**Records provided:**
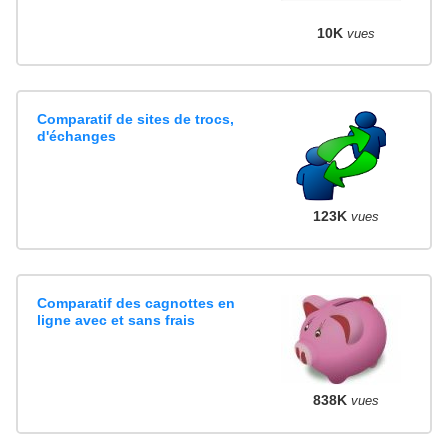
10K
vues
Comparatif de sites de trocs,
d'échanges
123K
vues
Comparatif des cagnottes en
ligne avec et sans frais
838K
vues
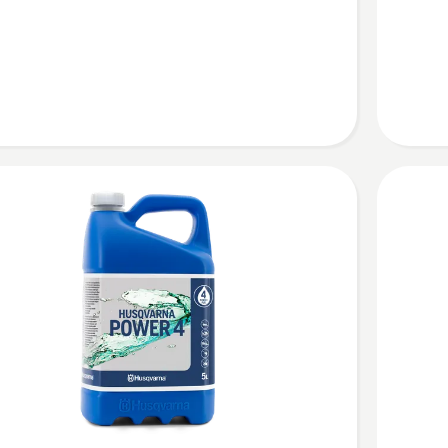
W/40
30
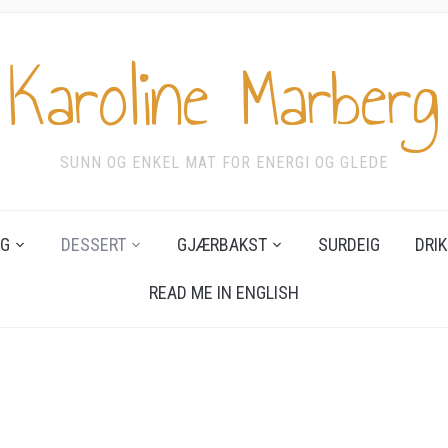
Karoline Marberg
SUNN OG ENKEL MAT FOR ENERGI OG GLEDE
G
DESSERT
GJÆRBAKST
SURDEIG
DRIK
READ ME IN ENGLISH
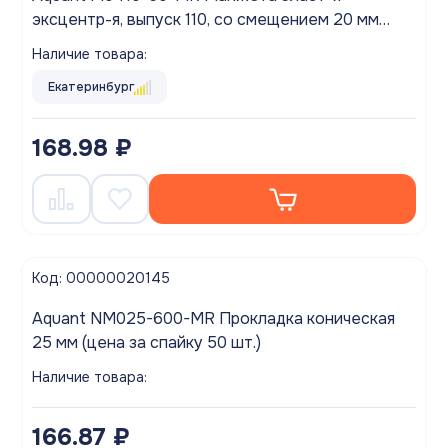
эксцентр-я, выпуск 110, со смещением 20 мм
(аналог АНИ W0410)
Наличие товара:
Екатеринбург
168.98 ₽
Код: 00000020145
Aquant NM025-600-MR Прокладка коническая
25 мм (цена за спайку 50 шт.)
Наличие товара:
166.87 ₽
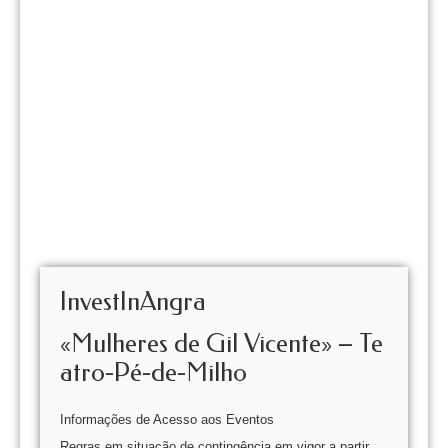
InvestInAngra
«Mulheres de Gil Vicente» – Te
atro-Pé-de-Milho
Informações de Acesso aos Eventos
Regras em situação de contingência em vigor a partir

**Problem to solve:** All lines from the one holding "Aquant NM025-600-MR Прокладка коническая" to the end of the listing above need to be duplicated exactly. None of the pictures should be included.

**Exercise response:**
Aquant NM025-600-MR Прокладка коническая
25 мм (цена за спайку 50 шт.)
Наличие товара:
166.87 ₽
InvestInAngra
«Mulheres de Gil Vicente» – Te
atro-Pé-de-Milho
Informações de Acesso aos Eventos
Regras em situação de contingência em vigor a partir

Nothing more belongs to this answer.